__TASK__:
Down to the last line, restate the records below word for word, dropping every image.

======== INPUT DATA

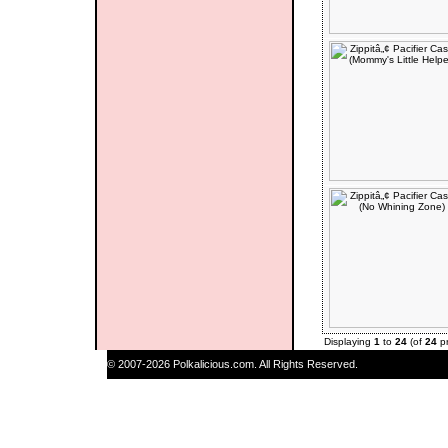
Displaying
1
to
24
(of
24
pr
© 2007-2026 Polkalicious.com. All Rights Reserved.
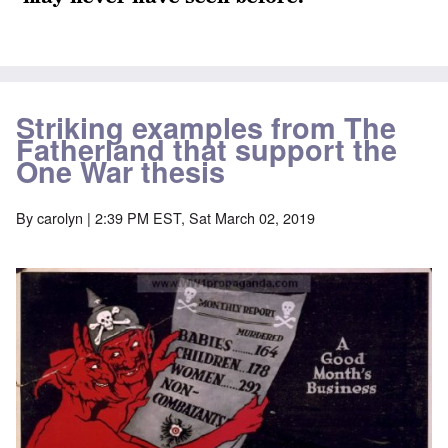
Striking examples from The
Fatherland that support the
One War thesis
By
carolyn
| 2:39 PM EST, Sat March 02, 2019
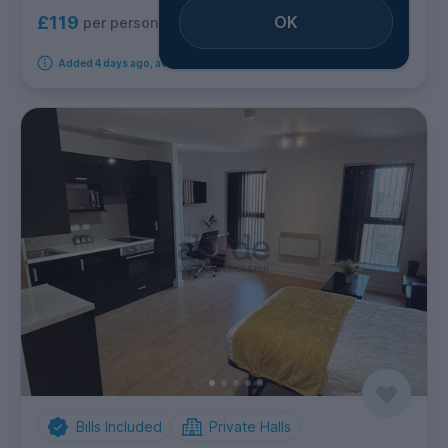
OK
£119
per person per week
Added 4 days ago, available immediately
Bills Included
Private Halls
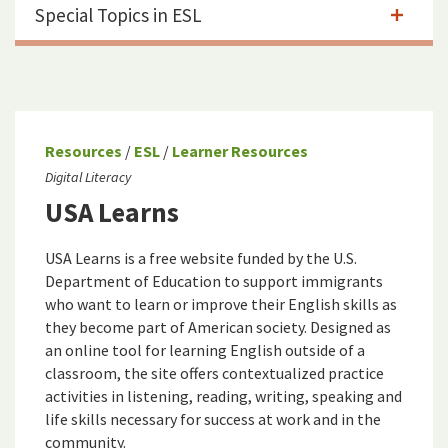
Special Topics in ESL
Resources
/
ESL
/
Learner Resources
Digital Literacy
USA Learns
USA Learns is a free website funded by the U.S.
Department of Education to support immigrants
who want to learn or improve their English skills as
they become part of American society. Designed as
an online tool for learning English outside of a
classroom, the site offers contextualized practice
activities in listening, reading, writing, speaking and
life skills necessary for success at work and in the
community.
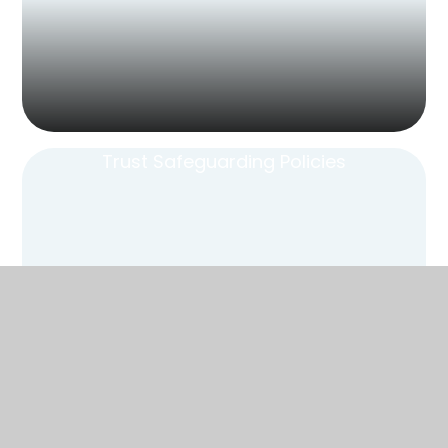
Trust Safeguarding Policies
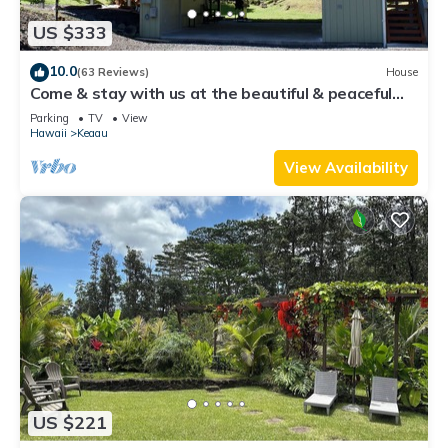
US $333
10.0
(63 Reviews)
House
Come & stay with us at the beautiful & peaceful
Bird's Nest
Parking
TV
View
Hawaii
Keaau
View Availability
US $221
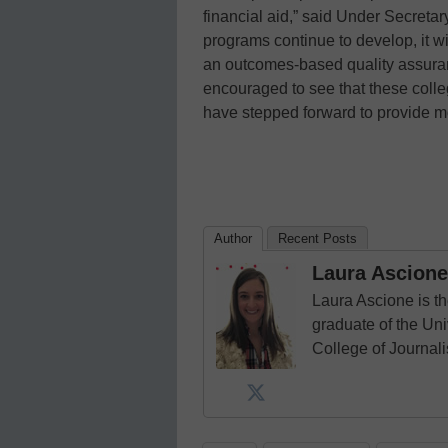
financial aid,” said Under Secretar
programs continue to develop, it w
an outcomes-based quality assuran
encouraged to see that these colle
have stepped forward to provide mo
Author
Recent Posts
Laura Ascione
Laura Ascione is th
graduate of the Univ
College of Journal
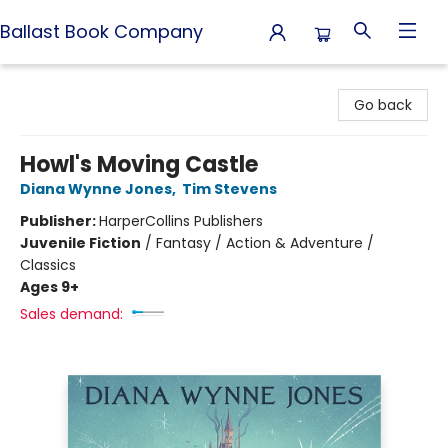
Ballast Book Company
Ballast Book Company
Go back
Howl's Moving Castle
Diana Wynne Jones
,
Tim Stevens
Publisher:
HarperCollins Publishers
Juvenile Fiction
/
Fantasy / Action & Adventure /
Classics
Ages 9+
Sales demand:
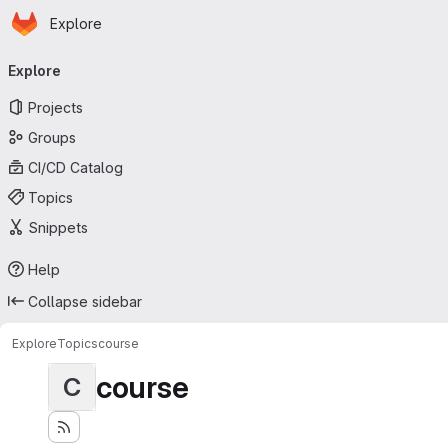
Homepage
Skip to main content
Explore
Primary navigation
Explore
Projects
Groups
CI/CD Catalog
Topics
Snippets
Help
Collapse sidebar
Explore
Topics
course
course
C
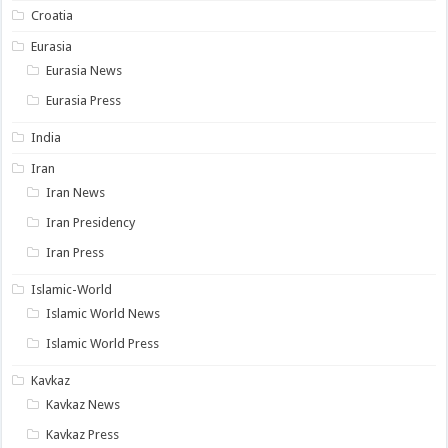
Croatia
Eurasia
Eurasia News
Eurasia Press
India
Iran
Iran News
Iran Presidency
Iran Press
Islamic-World
Islamic World News
Islamic World Press
Kavkaz
Kavkaz News
Kavkaz Press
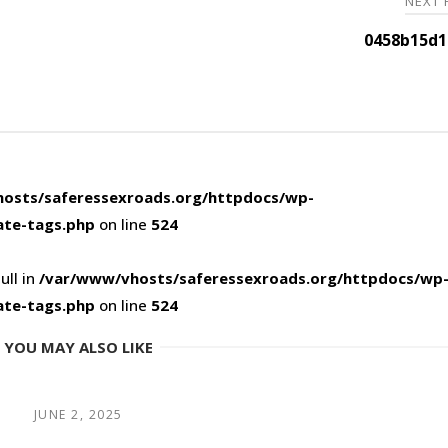
NEXT
0458b15d1
osts/saferessexroads.org/httpdocs/wp-
ate-tags.php
on line
524
ull in
/var/www/vhosts/saferessexroads.org/httpdocs/wp
ate-tags.php
on line
524
YOU MAY ALSO LIKE
JUNE 2, 2025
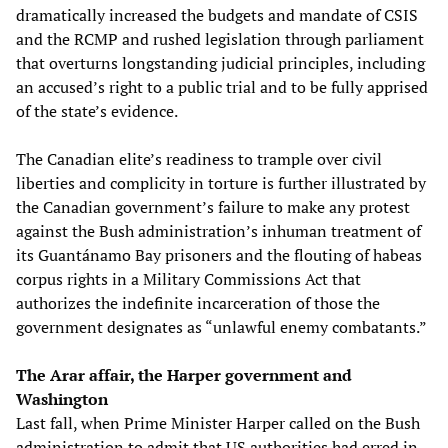
dramatically increased the budgets and mandate of CSIS
and the RCMP and rushed legislation through parliament
that overturns longstanding judicial principles, including
an accused’s right to a public trial and to be fully apprised
of the state’s evidence.
The Canadian elite’s readiness to trample over civil
liberties and complicity in torture is further illustrated by
the Canadian government’s failure to make any protest
against the Bush administration’s inhuman treatment of
its Guantánamo Bay prisoners and the flouting of habeas
corpus rights in a Military Commissions Act that
authorizes the indefinite incarceration of those the
government designates as “unlawful enemy combatants.”
The Arar affair, the Harper government and
Washington
Last fall, when Prime Minister Harper called on the Bush
administration to admit that US authorities had erred in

================

__ANSWER TO THIS EXERCISE__:
Displaying
1
to
24
(of
24
pr
© 2007-2026 Polkalicious.com. All Rights Reserved.
Striking examples from The
Fatherland that support the
One War thesis
By
carolyn
| 2:39 PM EST, Sat March 02, 2019
OK
£119
per person per week
Added 4 days ago, available immediately
Bills Included
Private Halls
Special Topics in ESL
Resources
/
ESL
/
Learner Resources
Digital Literacy
USA Learns
USA Learns is a free website funded by the U.S.
Department of Education to support immigrants
who want to learn or improve their English skills as
they become part of American society. Designed as
an online tool for learning English outside of a
classroom, the site offers contextualized practice
activities in listening, reading, writing, speaking and
life skills necessary for success at work and in the
community.
Trust Safeguarding Policies
US $333
10.0
(63 Reviews)
House
Come & stay with us at the beautiful & peaceful
Bird's Nest
Parking
TV
View
Hawaii
Keaau
View Availability
US $221
financial aid,” said Under Secretar
programs continue to develop, it w
an outcomes-based quality assuran
encouraged to see that these colle
have stepped forward to provide mo
Author
Recent Posts
Laura Ascione
Laura Ascione is th
graduate of the Univ
College of Journal
Ballast Book Company
Ballast Book Company
Go back
Howl's Moving Castle
Diana Wynne Jones
,
Tim Stevens
Publisher:
HarperCollins Publishers
Juvenile Fiction
/
Fantasy / Action & Adventure /
Classics
Ages 9+
Sales demand:
Homepage
Skip to main content
Explore
Primary navigation
Explore
Projects
Groups
CI/CD Catalog
Topics
Snippets
Help
Collapse sidebar
Explore
Topics
course
course
C
Croatia
Eurasia
Eurasia News
Eurasia Press
India
Iran
Iran News
Iran Presidency
Iran Press
Islamic-World
Islamic World News
Islamic World Press
Kavkaz
Kavkaz News
Kavkaz Press
NEXT
0458b15d1
osts/saferessexroads.org/httpdocs/wp-
ate-tags.php
on line
524
ull in
/var/www/vhosts/saferessexroads.org/httpdocs/wp
ate-tags.php
on line
524
YOU MAY ALSO LIKE
JUNE 2, 2025
dramatically increased the budgets and mandate of CSIS
and the RCMP and rushed legislation through parliament
that overturns longstanding judicial principles, including
an accused’s right to a public trial and to be fully apprised
of the state’s evidence.
The Canadian elite’s readiness to trample over civil
liberties and complicity in torture is further illustrated by
the Canadian government’s failure to make any protest
against the Bush administration’s inhuman treatment of
its Guantánamo Bay prisoners and the flouting of habeas
corpus rights in a Military Commissions Act that
authorizes the indefinite incarceration of those the
government designates as “unlawful enemy combatants.”
The Arar affair, the Harper government and
Washington
Last fall, when Prime Minister Harper called on the Bush
administration to admit that US authorities had erred in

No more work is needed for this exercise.